Sık karşılaşılan tahliye sebeplerinden biri de ev sahibinin evinde kendisinin, oğlu ya da kızının oturacağını beyan etmesi. İlerleyen zamanlarda da fark ediliyor ki evde oturan kişi ev sahibinin oğlu, kızı veya kendisi olmuyor. Böyle durumlarda tahliye edilen kiracı dava açabilir mi?
Oğuz Kara, konut gereksinimine ihtiyaç duyan kişi veya kişilerin kanun maddesinde sınırlı olarak sayılmış olan; “Ev sahibi kendisi, eşi, alt soyu, üst soyu, kanun gereği bakmakla yükümlü olduğu diğer kişiler” den biri olması gerektiğini söyledi.
Diğer bir şartın ise zorunlu konut gereksiniminin gerçek ve samimi olması gerektiğine özellikle değinen Avukat Kara, koşulların sağlanması halinde fesih dönemi ve bildirimde bulunma süresinden itibaren 1 ay içinde dava açılarak sürecin sonlandırılabileceğini de sözlerine ekledi.
Kara; “Bu yasa hükmünden yararlanılarak gerçekleştirilen tahliyenin sonunda ev sahibi, söz konusu evi herhangi bir haklı ve yerinde sebebe dayanmaksızın 3 yıl boyunca eski kiracıdan başka birine kiralayamaz” demektedir.
Ev sahibi evini tekrar kiraya vermek istiyorsa eski kiracısına bildirimde bulunarak bu yeri tekrar kiralamak isteyip istemediğini sorması gerektiğini de özellikle belirtti. Diğer durumda ise kiracı, kiraya verene karşı bir yıllık kira bedelinden az olmamak üzere tazminat davası açabilmekte.
1 AYLIK SÜREYE DİKKAT EDİLMELİ!
Yaşanılan sorunlar arasındaki diğer bir surum da, kirada oturulan evin başka birine satılması. Hatta yeni ev sahibiniz evde kendisinin oturacağını bildirip sizi tahliye bile ettirebilir. Peki kira kontratınızı yeni imzaladıysanız ya da eve yeni taşındıysanız bu durumda ne olacak?

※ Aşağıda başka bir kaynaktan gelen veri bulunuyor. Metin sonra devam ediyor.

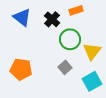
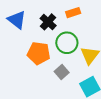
orange pentagon: (21, 69) -> (39, 53), moved

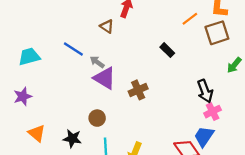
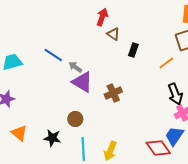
orange line: (190, 19) -> (166, 63), moved
brown triangle: (107, 26) -> (113, 34), moved
black rectangle: (167, 50) -> (133, 50), moved, turned 64

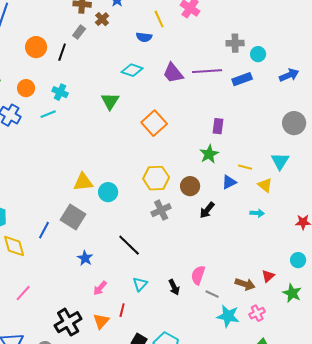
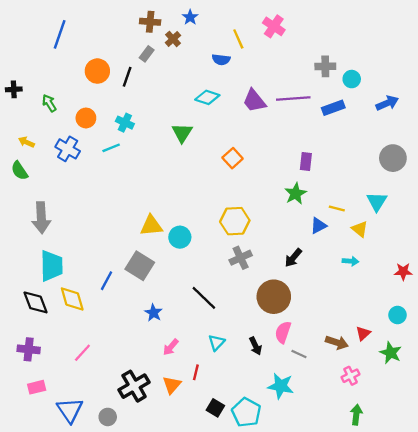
orange square: (154, 123) -> (233, 158), size x0.7
brown circle: (190, 186) -> (274, 297), moved, size x1.5
cyan star: (228, 316) -> (281, 386), moved

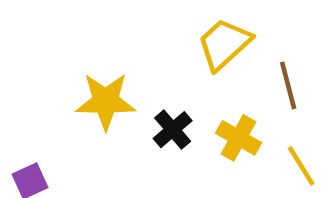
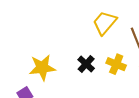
yellow star: (106, 101) -> (42, 68), moved

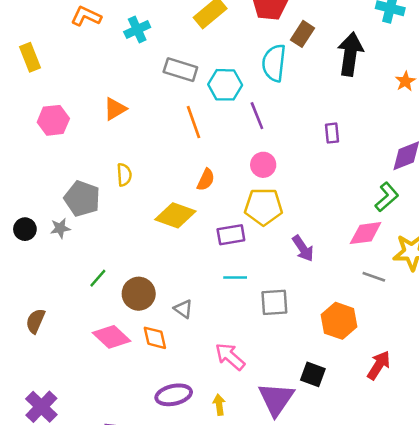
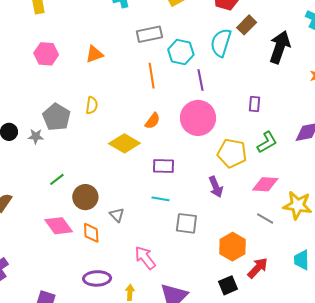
gray rectangle: (180, 70) -> (149, 34), turned -40
pink circle: (263, 165) -> (198, 118), size x1.8
green L-shape: (387, 197) -> (267, 142), moved
yellow pentagon: (263, 207) -> (232, 153), moved
red arrow: (379, 365) -> (258, 268), moved
black square: (313, 374) -> (228, 285), moved, turned 36

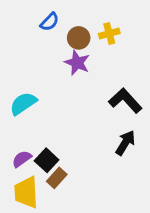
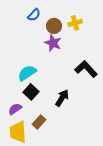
cyan semicircle: (23, 103) -> (27, 73), moved
black arrow: (125, 143) -> (62, 98), moved
black square: (47, 160) -> (31, 92), moved

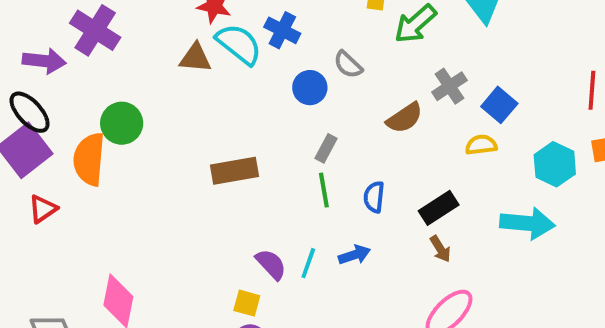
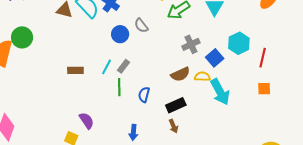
brown semicircle: (405, 118) -> (180, 74), moved
cyan hexagon: (555, 164) -> (239, 43), moved
brown rectangle: (235, 171) -> (75, 70), size x0.7
cyan arrow: (527, 223) -> (220, 92), moved, turned 48
blue arrow: (354, 255) -> (133, 132), moved, turned 105
cyan line: (308, 263) -> (107, 67), moved

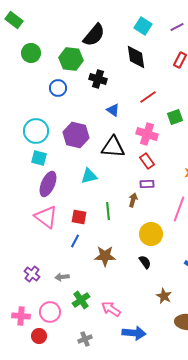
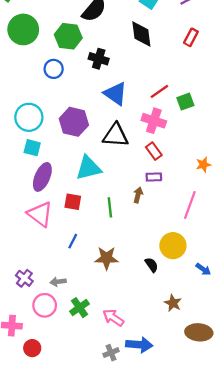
green circle: (31, 53) -> (23, 29), size x1.4
red line: (148, 97) -> (159, 91), moved
blue triangle: (113, 110) -> (116, 94), size x1.6
cyan triangle: (89, 176) -> (89, 168), size x1.4
red square: (79, 217) -> (73, 202), moved
yellow circle: (151, 234) -> (173, 246), moved
pink circle: (50, 312) -> (45, 305), moved
gray cross: (85, 339) -> (111, 353), moved

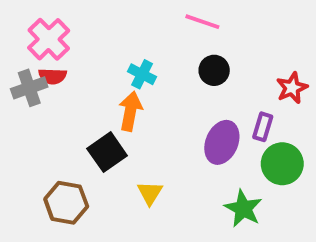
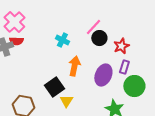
pink line: (202, 22) -> (93, 27), moved, turned -66
red star: (292, 88) -> (121, 46), moved
orange arrow: (130, 111) -> (74, 66), moved
black square: (107, 152) -> (54, 87), moved

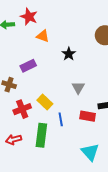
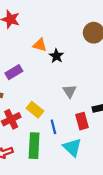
orange triangle: (43, 36) -> (40, 45), moved
red rectangle: (88, 116) -> (82, 121), turned 70
cyan triangle: (90, 152) -> (72, 147), moved

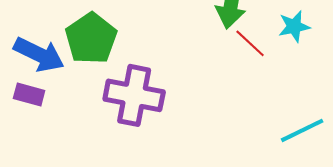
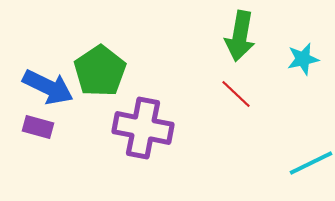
red line: (250, 43) -> (236, 94), moved

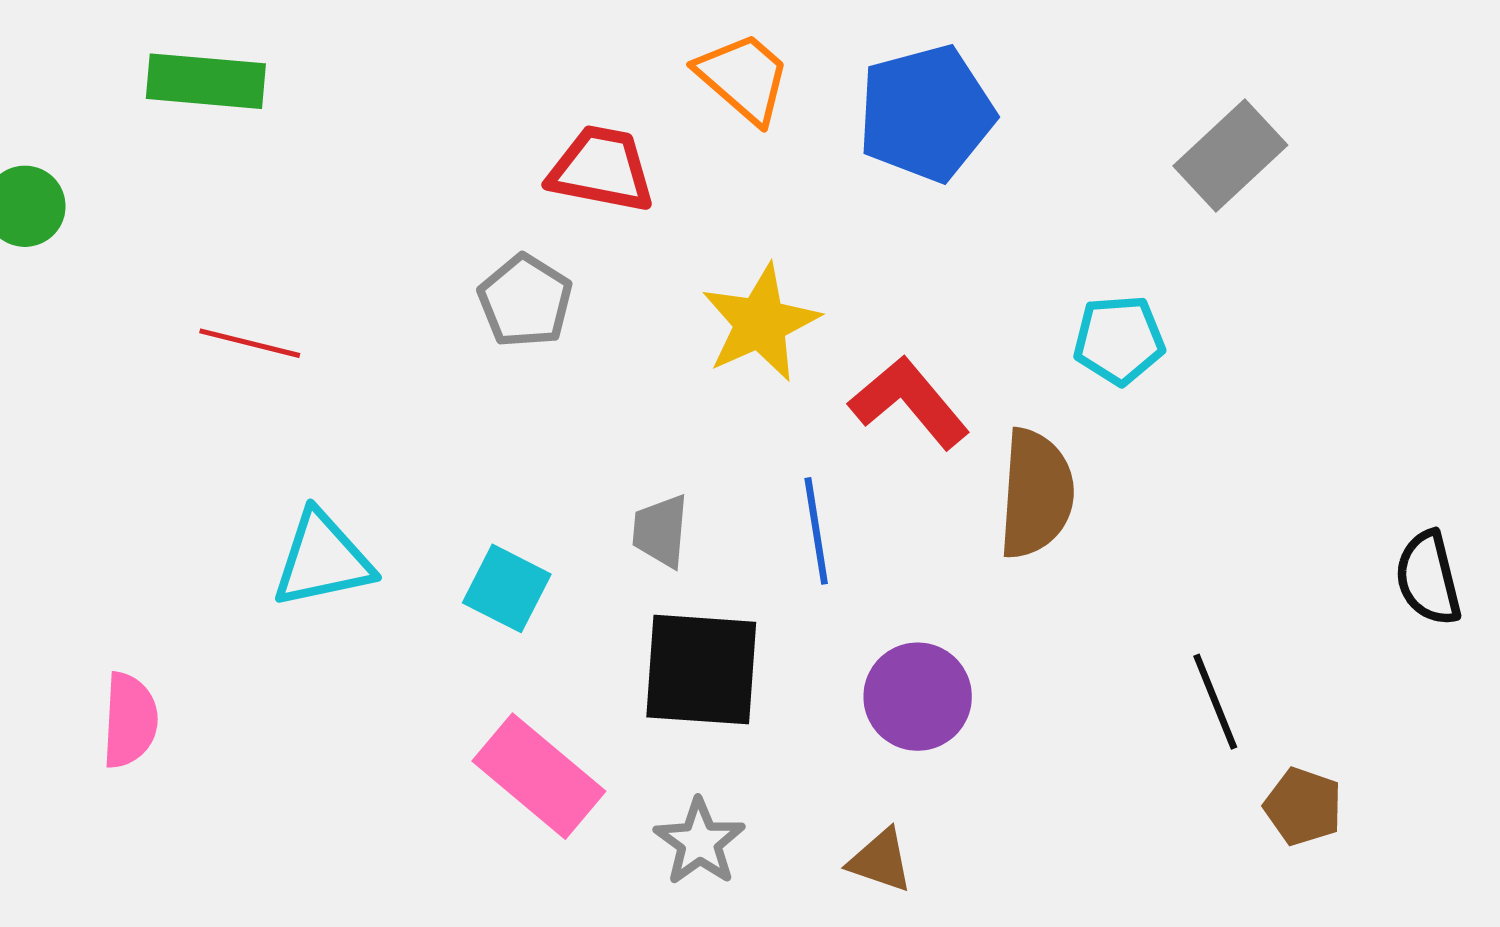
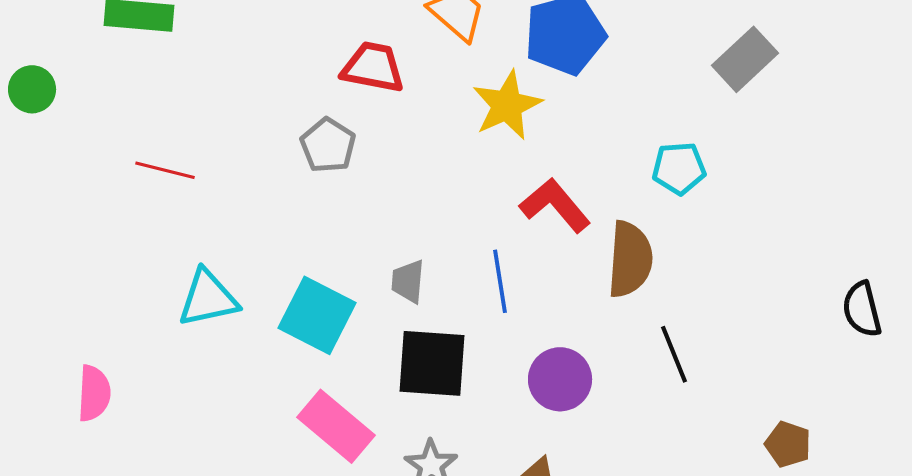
yellow star: (760, 323) -> (507, 105), moved
cyan square: (507, 588) -> (317, 315), size x1.5
black line: (1215, 702) -> (674, 354), moved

Avukat Oğuz Kara, yeni ev sahibine kanunun 1 aylık süre tanıdığını söyledi. Evin yeni sahibi evi kullanmak ve kiracıyı tahliye etmek istiyorsa bu sürenin çok önemli olduğuna vurgu yapan Kara, “Yeni ev sahibinin satın alma tarihinden itibaren 1 ay içerisinde kiracıya gayrimenkule ihtiyacı olduğunu ve tahliye etmesini istediğini yazılı olarak bildirmesi gerekmektedir” dedi.
“1 ay içerisinde yazılı bildirim yapılmasına istinaden eğer kira sözleşmesinin bitimi 6 aydan uzun süreliyse kiracı 6 ay içinde evi boşaltmalıdır. Kiracı evden çıkmayı kabul etmiyorsa da 6 aylık sürenin bitmesi beklenmeden dava yoluyla tahliye edilebilir” şeklinde açıkladı.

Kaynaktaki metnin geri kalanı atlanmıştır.